Neben Künstlern und anderen Freunden des Hafenkrans war im Bootshaus auch die Stadtzürcher Regierung vertreten: Stadtrat Martin Waser (SP) sagte, er sei ein «romantischer Mensch» – und erklärte so seine Liebe zum Hafenkran. Er habe Herzrasen und Schweissausbrüche gehabt, als im letzten September bei einer Sitzung klar wurde, dass das Projekt rund 120'000 Franken teurer würde als geplant. Er habe seiner Frau eine SMS geschickt: «Wie viel ist dir der Hafenkran wert?» Zur Antwort bekam der Sozialvorsteher folgende Nachricht: «Was heisst das? Dass wir persönlich das bezahlen? Eigentlich haben wir ja genügend Geld, und wir können es ja nicht in den Himmel nehmen. Von mir aus ist das okay.» Schliesslich haben sich die Wasers entschlossen, den Betrag zu sponsern. Nicht allein, aber mit Unterstützung anderer Leute, die sich in die Idee eines maritimen Zürichs verliebt hätten, sagte Waser. Ab einer Spende von 100 Franken gibts ein Buch zum Hafenkran, ab 10'000 Franken eine Ehrenmitgliedschaft im neu gegründeten Verein Zürich Maritim und, falls gewünscht, eine Gravur auf dem Kranfuss.

Fischsuppe und Seebären

Schliesslich gab die Musikerin Ines Florin ein paar Details zum Hafenfest im Sommer bekannt. Dieses startet am Freitag, 4. Juli, und dauert bis Sonntag, 6. Juli. Gefeiert wird beidseits der Limmat. «Beim Central ist bereits die salzige Luft zu riechen. Es gibt Fischsuppe und ein Boule-Turnier auf dem Lindenhof.» Des Weiteren geplant sind: Tanz und Theater auf und am Wasser, Gaukler, Marktfahrer und Seebären. «Zürich soll für einmal Genua, Hongkong und New York sein», sagte Florin.

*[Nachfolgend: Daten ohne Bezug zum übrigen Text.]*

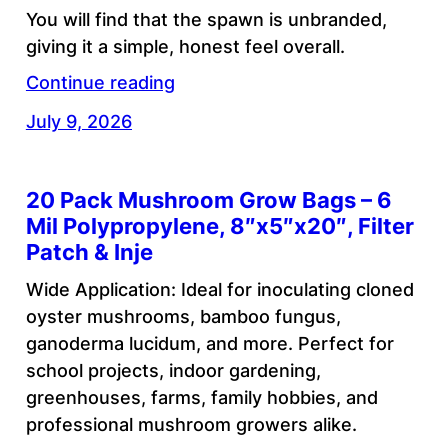
You will find that the spawn is unbranded,
giving it a simple, honest feel overall.
Continue reading
July 9, 2026
20 Pack Mushroom Grow Bags – 6
Mil Polypropylene, 8″x5″x20″, Filter
Patch & Inje
Wide Application: Ideal for inoculating cloned
oyster mushrooms, bamboo fungus,
ganoderma lucidum, and more. Perfect for
school projects, indoor gardening,
greenhouses, farms, family hobbies, and
professional mushroom growers alike.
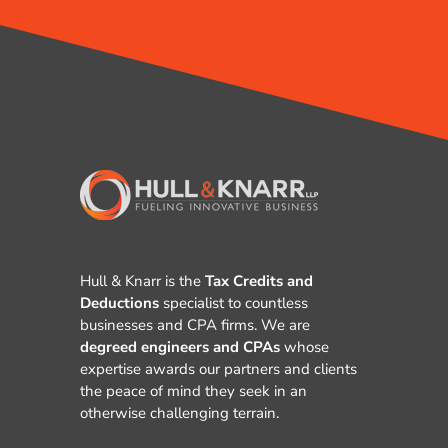
Hull & Knarr is the
Tax Credits and
Deductions
specialist to countless
businesses and CPA firms. We are
degreed engineers and CPAs
whose
expertise awards our partners and clients
the peace of mind they seek in an
otherwise challenging terrain.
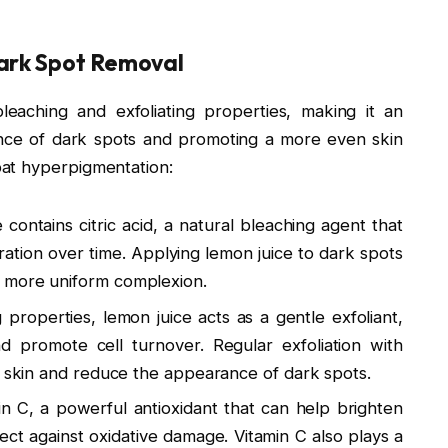
ark Spot Removal
leaching and exfoliating properties, making it an
nce of dark spots and promoting a more even skin
at hyperpigmentation:
 contains citric acid, a natural bleaching agent that
ration over time. Applying lemon juice to dark spots
 more uniform complexion.
ng properties, lemon juice acts as a gentle exfoliant,
d promote cell turnover. Regular exfoliation with
r skin and reduce the appearance of dark spots.
min C, a powerful antioxidant that can help brighten
ect against oxidative damage. Vitamin C also plays a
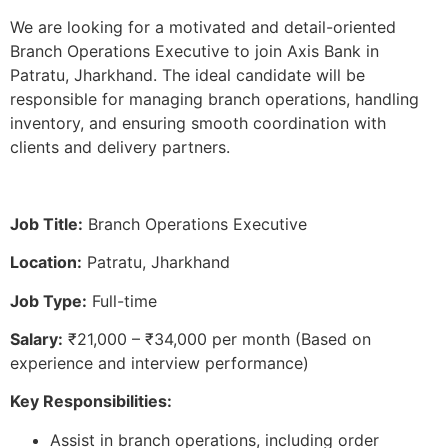
We are looking for a motivated and detail-oriented
Branch Operations Executive to join Axis Bank in
Patratu, Jharkhand. The ideal candidate will be
responsible for managing branch operations, handling
inventory, and ensuring smooth coordination with
clients and delivery partners.
Job Title:
Branch Operations Executive
Location:
Patratu, Jharkhand
Job Type:
Full-time
Salary:
₹21,000 – ₹34,000 per month (Based on
experience and interview performance)
Key Responsibilities:
Assist in branch operations, including order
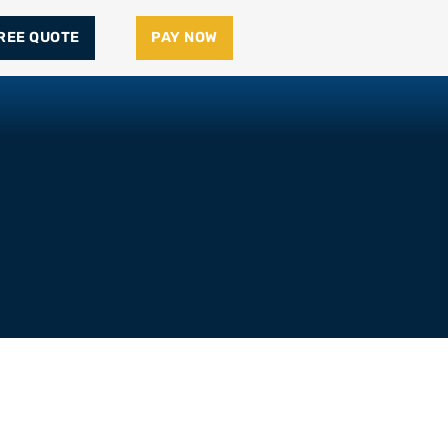
FREE QUOTE
PAY NOW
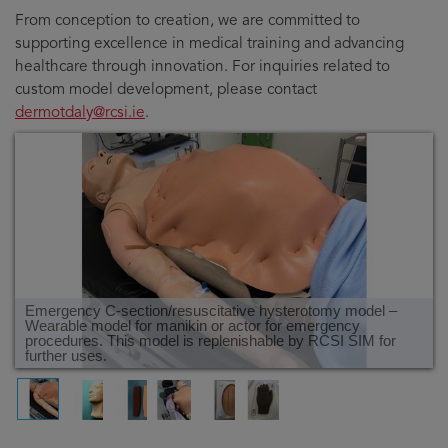
From conception to creation, we are committed to
supporting excellence in medical training and advancing
healthcare through innovation. For inquiries related to
custom model development, please contact
dermotdaly@rcsi.ie
.
Emergency C-section/resuscitative hysterotomy model –
Wearable model for manikin or actor for emergency
procedures. This model is replenishable by RCSI SIM for
further uses.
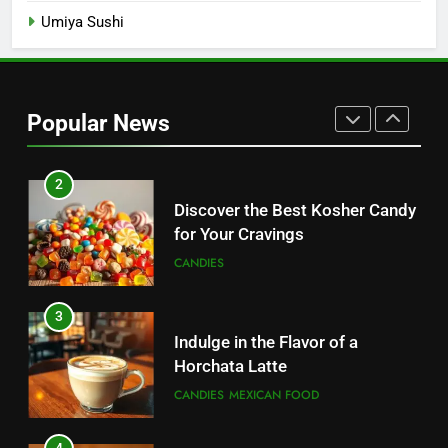
Umiya Sushi
1
Sugar Free Candy: Satisfying
Sweets Without the Sugar
Popular News
CANDIES
2
Discover the Best Kosher Candy
for Your Cravings
CANDIES
3
Indulge in the Flavor of a
Horchata Latte
CANDIES
MEXICAN FOOD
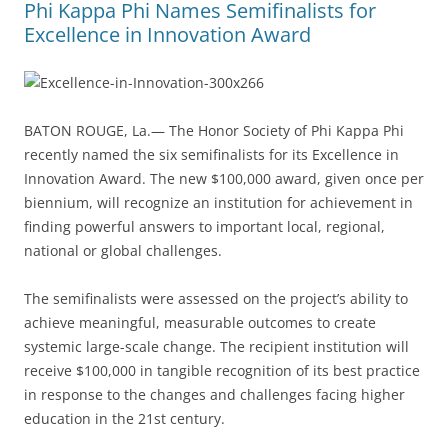
Phi Kappa Phi Names Semifinalists for
Excellence in Innovation Award
BATON ROUGE, La.— The Honor Society of Phi Kappa Phi
recently named the six semifinalists for its Excellence in
Innovation Award. The new $100,000 award, given once per
biennium, will recognize an institution for achievement in
finding powerful answers to important local, regional,
national or global challenges.
The semifinalists were assessed on the project’s ability to
achieve meaningful, measurable outcomes to create
systemic large-scale change. The recipient institution will
receive $100,000 in tangible recognition of its best practice
in response to the changes and challenges facing higher
education in the 21st century.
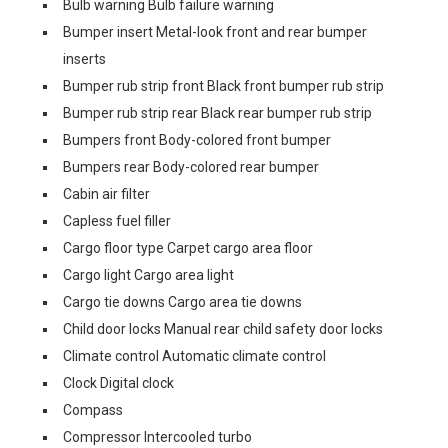
Bulb warning Bulb failure warning
Bumper insert Metal-look front and rear bumper
inserts
Bumper rub strip front Black front bumper rub strip
Bumper rub strip rear Black rear bumper rub strip
Bumpers front Body-colored front bumper
Bumpers rear Body-colored rear bumper
Cabin air filter
Capless fuel filler
Cargo floor type Carpet cargo area floor
Cargo light Cargo area light
Cargo tie downs Cargo area tie downs
Child door locks Manual rear child safety door locks
Climate control Automatic climate control
Clock Digital clock
Compass
Compressor Intercooled turbo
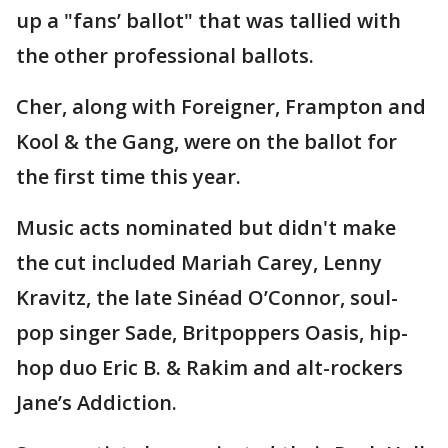
up a "fans’ ballot" that was tallied with
the other professional ballots.
Cher, along with Foreigner, Frampton and
Kool & the Gang, were on the ballot for
the first time this year.
Music acts nominated but didn't make
the cut included Mariah Carey, Lenny
Kravitz, the late Sinéad O’Connor, soul-
pop singer Sade, Britpoppers Oasis, hip-
hop duo Eric B. & Rakim and alt-rockers
Jane’s Addiction.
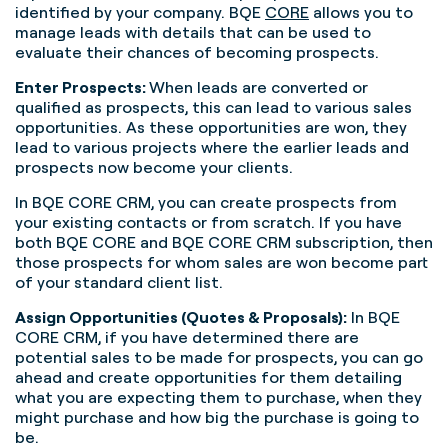
identified by your company. BQE
CORE
allows you to
manage leads with details that can be used to
evaluate their chances of becoming prospects.
Enter Prospects:
When leads are converted or
qualified as prospects, this can lead to various sales
opportunities. As these opportunities are won, they
lead to various projects where the earlier leads and
prospects now become your clients.
In BQE CORE CRM, you can create prospects from
your existing contacts or from scratch. If you have
both BQE CORE and BQE CORE CRM subscription, then
those prospects for whom sales are won become part
of your standard client list.
Assign Opportunities (Quotes & Proposals):
In BQE
CORE CRM, if you have determined there are
potential sales to be made for prospects, you can go
ahead and create opportunities for them detailing
what you are expecting them to purchase, when they
might purchase and how big the purchase is going to
be.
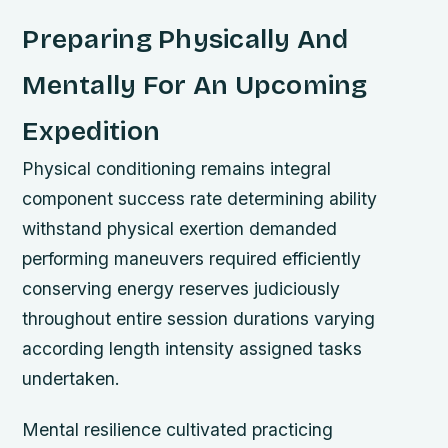
Preparing Physically And
Mentally For An Upcoming
Expedition
Physical conditioning remains integral
component success rate determining ability
withstand physical exertion demanded
performing maneuvers required efficiently
conserving energy reserves judiciously
throughout entire session durations varying
according length intensity assigned tasks
undertaken.
Mental resilience cultivated practicing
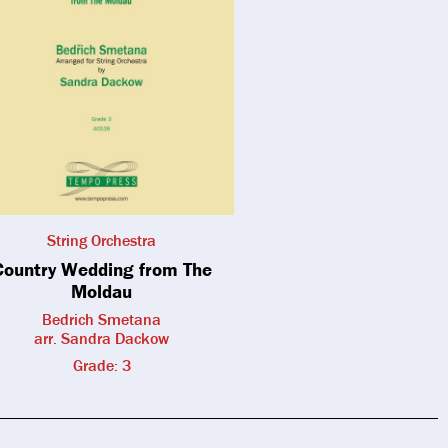
String Orchestra
Country Wedding from The
Moldau
Bedrich Smetana
arr. Sandra Dackow
Grade: 3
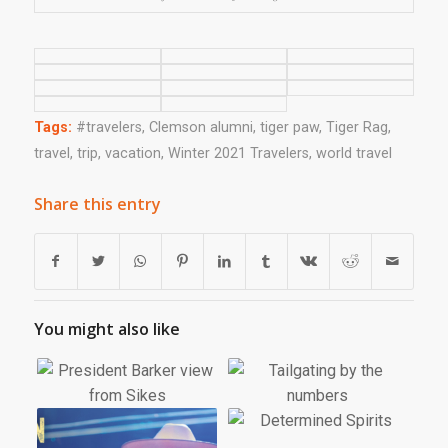
Tags:
#travelers
,
Clemson alumni
,
tiger paw
,
Tiger Rag
,
travel
,
trip
,
vacation
,
Winter 2021 Travelers
,
world travel
Share this entry
You might also like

Seit 2009 stehen am Quai entlang der Limmat fünf gusseiserne Hafenpoller, Vorboten des Projekts Zürich Transit Maritim. Und mindestens so lange schon streiten Fans und Gegner leidenschaftlich über die nun rund 700'000 Franken teure Kunstaktion. Gegen den Hafenkran wurden 6000 Unterschriften gesammelt, und bei jeder Gelegenheit wurde im Rathaus gewettert. Der Stadtrat «verschandle» den öffentlichen Raum, verschwende Steuergeld und brüskiere die Bevölkerung, sagte etwa SVP-Stadtratskandidat Roland Scheck. Es half alles nichts. Über die Volksinitiative «Hafenkräne – Nein», welche das Aufstellen nicht effektiv von der Zürichsee- und Limmatschifffahrt benötigter Hafeninfrastruktur verbieten will, wird frühestens dann abgestimmt, wenn der Hafenkran schon steht.

Gut möglich aber, dass es jetzt gar nie zum Urnengang kommt. «Wir überlegen uns, die Initiative zu stoppen», sagt FDP-Gemeinderätin Tamara Lauber vom Gegnerkomitee. «Wenn der Hafenkran steht, macht der Kampf dagegen keinen Sinn mehr.» Es sei klar, dass der Stadtrat mit seinem angekündigten Gegenvorschlag auf Zeit spiele, sagt die Freisinnige. Auf die 6000 Unterschriften gegen die Kunstaktion ist sie dennoch stolz: «Die Bevölkerung hat damit zum Ausdruck gebracht, dass sie diesen Hafenkran nicht will.» Es sei bedauerlich, dass der Stadtrat dem nicht Rechnung trage und die Abstimmung unnötig verzögere.